Non-qualified loans are mortgages that do not adhere to the lending regulations established by the Consumer Financial Protection Bureau (CFPB). Specifically, non-QM loans enable brokers and lenders to assess a borrower’s ability to repay the loan through alternative methods that might not be acceptable under traditional rules. This translates to a less stringent application review process in certain instances, providing proof of employment or income may not even be necessary to qualify for a non-QM loan. The RefiGuide can match you with competitive non QM loan lenders online with no application fee or obligation.

How Are Non QM Investor Loans​ Helping People Buy Rental Properties?

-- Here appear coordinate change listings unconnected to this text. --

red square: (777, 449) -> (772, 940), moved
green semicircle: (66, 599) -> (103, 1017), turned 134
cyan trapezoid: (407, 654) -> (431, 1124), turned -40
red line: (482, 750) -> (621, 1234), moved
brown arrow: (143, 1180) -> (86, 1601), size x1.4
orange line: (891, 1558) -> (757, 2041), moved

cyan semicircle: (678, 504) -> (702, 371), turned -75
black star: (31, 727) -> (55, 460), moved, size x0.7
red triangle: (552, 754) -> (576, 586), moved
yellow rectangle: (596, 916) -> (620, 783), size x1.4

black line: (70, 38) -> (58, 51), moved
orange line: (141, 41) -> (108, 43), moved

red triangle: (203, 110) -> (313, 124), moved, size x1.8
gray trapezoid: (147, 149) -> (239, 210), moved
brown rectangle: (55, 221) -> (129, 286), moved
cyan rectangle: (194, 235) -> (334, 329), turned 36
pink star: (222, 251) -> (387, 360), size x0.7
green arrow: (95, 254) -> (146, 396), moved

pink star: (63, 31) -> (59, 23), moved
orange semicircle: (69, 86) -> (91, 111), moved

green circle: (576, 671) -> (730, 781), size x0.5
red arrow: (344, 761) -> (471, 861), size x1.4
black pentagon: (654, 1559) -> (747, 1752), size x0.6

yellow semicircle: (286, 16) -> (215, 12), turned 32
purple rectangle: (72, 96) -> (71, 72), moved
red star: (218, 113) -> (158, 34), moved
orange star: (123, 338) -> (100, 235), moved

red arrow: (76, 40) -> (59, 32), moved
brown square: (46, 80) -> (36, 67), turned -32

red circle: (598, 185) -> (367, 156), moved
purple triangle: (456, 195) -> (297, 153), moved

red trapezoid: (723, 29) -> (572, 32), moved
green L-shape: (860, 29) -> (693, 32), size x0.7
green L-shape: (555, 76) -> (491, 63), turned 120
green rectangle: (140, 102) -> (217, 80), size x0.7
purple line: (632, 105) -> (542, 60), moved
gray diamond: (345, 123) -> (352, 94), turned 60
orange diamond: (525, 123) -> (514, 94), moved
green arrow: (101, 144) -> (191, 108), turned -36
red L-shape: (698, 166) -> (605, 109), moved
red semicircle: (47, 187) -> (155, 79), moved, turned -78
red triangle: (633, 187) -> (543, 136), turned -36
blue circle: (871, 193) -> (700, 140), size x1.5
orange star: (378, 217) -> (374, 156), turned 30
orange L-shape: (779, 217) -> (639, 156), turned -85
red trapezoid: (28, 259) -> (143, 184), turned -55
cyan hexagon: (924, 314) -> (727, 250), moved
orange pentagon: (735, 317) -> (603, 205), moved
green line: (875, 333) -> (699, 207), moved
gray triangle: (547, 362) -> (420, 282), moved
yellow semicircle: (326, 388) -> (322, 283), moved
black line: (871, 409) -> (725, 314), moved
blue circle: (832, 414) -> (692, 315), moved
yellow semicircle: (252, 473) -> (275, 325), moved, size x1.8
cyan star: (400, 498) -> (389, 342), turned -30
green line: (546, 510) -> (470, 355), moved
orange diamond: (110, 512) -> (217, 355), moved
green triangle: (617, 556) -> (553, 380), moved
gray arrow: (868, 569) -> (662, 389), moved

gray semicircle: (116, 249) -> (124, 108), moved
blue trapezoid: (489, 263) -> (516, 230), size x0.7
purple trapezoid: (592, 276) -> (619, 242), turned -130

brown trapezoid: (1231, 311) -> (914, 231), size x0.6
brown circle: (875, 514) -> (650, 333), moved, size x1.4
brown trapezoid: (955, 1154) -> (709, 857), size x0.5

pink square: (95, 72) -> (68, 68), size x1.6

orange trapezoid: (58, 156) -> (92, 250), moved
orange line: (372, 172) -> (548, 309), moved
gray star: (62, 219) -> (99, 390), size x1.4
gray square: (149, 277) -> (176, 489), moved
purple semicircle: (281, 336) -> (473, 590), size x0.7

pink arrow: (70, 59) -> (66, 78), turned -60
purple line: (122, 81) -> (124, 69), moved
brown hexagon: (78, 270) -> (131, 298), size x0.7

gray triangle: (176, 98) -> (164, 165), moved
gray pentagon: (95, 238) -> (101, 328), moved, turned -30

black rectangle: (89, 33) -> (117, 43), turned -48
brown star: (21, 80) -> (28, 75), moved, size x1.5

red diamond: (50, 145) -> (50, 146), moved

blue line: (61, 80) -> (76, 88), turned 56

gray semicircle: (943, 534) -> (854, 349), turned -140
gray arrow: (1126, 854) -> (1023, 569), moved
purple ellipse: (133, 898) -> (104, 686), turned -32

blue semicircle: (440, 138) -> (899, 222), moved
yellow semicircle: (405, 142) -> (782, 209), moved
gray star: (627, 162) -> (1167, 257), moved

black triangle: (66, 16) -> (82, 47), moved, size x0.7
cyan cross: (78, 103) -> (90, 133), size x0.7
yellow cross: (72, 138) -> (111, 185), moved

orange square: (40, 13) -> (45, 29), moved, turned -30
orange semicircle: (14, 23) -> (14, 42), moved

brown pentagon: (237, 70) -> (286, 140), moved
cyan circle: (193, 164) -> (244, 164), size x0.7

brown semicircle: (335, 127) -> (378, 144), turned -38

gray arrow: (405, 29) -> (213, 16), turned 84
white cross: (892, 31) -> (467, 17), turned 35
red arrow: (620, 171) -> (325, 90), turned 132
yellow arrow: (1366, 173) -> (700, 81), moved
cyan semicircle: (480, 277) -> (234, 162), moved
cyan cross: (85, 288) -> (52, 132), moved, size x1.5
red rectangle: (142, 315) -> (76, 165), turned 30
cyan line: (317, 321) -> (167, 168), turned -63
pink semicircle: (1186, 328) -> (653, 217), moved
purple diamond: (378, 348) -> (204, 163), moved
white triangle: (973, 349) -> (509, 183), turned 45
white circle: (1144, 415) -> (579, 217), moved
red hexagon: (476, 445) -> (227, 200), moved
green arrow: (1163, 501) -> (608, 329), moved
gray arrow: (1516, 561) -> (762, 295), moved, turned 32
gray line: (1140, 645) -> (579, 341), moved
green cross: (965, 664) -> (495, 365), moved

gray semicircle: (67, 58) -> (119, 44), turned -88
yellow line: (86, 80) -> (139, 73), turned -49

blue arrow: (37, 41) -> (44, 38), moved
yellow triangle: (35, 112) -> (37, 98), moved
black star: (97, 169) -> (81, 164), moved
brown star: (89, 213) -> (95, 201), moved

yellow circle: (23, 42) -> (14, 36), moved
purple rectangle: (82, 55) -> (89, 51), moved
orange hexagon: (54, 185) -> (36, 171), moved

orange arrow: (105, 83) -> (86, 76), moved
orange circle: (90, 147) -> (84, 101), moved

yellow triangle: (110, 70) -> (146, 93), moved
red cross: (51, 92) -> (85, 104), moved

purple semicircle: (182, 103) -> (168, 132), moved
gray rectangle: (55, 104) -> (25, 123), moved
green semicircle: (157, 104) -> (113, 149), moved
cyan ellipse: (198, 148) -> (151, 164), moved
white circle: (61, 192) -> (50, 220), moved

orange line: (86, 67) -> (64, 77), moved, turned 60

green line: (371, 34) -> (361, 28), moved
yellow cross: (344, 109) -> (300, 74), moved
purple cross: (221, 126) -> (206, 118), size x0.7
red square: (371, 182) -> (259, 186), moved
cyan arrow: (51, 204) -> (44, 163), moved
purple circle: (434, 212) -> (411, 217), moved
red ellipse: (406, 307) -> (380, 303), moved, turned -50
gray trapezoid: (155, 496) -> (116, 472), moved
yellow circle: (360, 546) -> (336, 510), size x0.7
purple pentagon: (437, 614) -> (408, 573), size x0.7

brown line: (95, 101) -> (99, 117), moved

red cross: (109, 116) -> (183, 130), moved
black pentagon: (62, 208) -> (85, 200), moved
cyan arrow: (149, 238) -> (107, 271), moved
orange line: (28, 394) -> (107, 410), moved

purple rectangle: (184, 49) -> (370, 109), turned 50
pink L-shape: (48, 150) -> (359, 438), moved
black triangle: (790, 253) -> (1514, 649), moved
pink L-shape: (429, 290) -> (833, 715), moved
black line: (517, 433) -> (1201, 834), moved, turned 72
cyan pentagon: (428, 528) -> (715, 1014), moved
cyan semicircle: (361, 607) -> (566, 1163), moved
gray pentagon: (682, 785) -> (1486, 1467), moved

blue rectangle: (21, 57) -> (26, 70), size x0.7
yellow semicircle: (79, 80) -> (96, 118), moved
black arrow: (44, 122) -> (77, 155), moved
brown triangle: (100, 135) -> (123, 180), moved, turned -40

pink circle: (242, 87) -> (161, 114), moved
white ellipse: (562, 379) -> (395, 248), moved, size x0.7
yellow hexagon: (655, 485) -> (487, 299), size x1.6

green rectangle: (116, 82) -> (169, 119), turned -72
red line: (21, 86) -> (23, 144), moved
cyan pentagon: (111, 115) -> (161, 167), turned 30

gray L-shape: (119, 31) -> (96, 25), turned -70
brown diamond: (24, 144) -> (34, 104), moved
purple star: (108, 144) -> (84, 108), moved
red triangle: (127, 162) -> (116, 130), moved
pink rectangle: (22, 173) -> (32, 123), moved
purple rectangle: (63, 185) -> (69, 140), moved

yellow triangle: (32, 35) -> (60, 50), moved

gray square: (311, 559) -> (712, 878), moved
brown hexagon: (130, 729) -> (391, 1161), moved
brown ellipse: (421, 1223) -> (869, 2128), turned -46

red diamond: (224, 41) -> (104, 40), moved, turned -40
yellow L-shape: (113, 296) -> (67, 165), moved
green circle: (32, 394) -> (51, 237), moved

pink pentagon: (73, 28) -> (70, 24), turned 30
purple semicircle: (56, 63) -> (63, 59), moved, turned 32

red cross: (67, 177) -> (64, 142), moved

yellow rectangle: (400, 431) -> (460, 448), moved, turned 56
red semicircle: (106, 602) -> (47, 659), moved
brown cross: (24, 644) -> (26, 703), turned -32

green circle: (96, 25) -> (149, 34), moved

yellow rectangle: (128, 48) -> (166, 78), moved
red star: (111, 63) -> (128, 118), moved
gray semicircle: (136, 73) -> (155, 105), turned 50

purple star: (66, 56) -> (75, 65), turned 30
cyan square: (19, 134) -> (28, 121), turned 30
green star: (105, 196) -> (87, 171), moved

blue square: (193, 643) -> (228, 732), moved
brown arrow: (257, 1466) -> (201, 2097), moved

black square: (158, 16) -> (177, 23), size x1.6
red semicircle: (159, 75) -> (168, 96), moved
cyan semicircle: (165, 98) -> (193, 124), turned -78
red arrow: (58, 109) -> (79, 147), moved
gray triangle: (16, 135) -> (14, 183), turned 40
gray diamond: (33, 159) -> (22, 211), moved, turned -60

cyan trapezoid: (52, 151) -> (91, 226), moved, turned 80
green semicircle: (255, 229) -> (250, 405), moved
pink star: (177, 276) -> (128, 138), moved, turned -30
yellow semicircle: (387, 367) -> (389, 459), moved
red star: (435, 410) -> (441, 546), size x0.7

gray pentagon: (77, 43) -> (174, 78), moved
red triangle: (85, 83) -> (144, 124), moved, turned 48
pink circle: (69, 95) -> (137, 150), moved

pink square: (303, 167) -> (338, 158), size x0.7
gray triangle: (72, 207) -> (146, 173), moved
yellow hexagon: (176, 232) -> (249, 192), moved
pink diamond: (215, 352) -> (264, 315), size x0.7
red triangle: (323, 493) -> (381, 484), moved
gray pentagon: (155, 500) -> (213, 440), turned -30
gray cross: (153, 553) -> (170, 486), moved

Non-QM investor loans, such as Debt Service Coverage Ratio (DSCR) loans, are empowering individuals to purchase rental properties in 2025 by offering flexible financing tailored to real estate investors. Non QM investor loans prioritize a property’s rental income over personal income, requiring a DSCR of 1.0–1.25. This allows real estate investors with complex income profiles, like self-employed individuals or those with multiple income streams, to qualify without extensive personal documentation. With APRs ranging from 6.375%–8.5% and LTV ratios up to 80%, these loans enable investors to leverage property cash flow to secure financing for single-family homes, multifamily units, or short-term rentals. Non QM  investor lenders accept credit scores as low as 620, broadening access

Takeaways on Non QM Loans in 2025

Non-QM loans provide essential flexibility for borrowers who fall outside traditional mortgage guidelines. The top five programs—bank statement loans, no-doc loans, home loans for bad credit, DSCR loans, and no-appraisal HELOCs—cater to diverse needs, from self-employed buyers to investors and those with credit challenges. The top 20 lenders, such as Angel Oak, Griffin Funding, and Discover, offer competitive rates and terms, with APRs ranging from 6.375%–9.0% and closing costs of 0–5%. Case studies demonstrate how Non-QM loans enable homeownership, investment, and debt consolidation. Borrowers should compare lenders, assess terms, and consult financial advisors to secure the best Non-QM loan for their needs.

References

  • Dream Home Financing. (2024, January 3). Best non-QM lenders for 2025. https://dreamhomefinancing.com/non-qm-lenders/
  • Mohtashami, L. (2020, September). Non-QM loans remain a niche product. HousingWire, as cited in Bankrate. https://www.bankrate.com/mortgages/non-qm-loans-return-for-self-employed-borrowers/
  • RefiGuide. (2025, March 29). Best no doc mortgage lenders in 2025. https://www.refiguide.org/no-doc-mortgage-lenders/

Note: The updated article offers 2025 APR ranges, closing costs, and a comparison with other Non-QM loans, enhancing its relevance to the broader Non-QM discussion. Always verify non QM lender terms, as rates and costs fluctuate.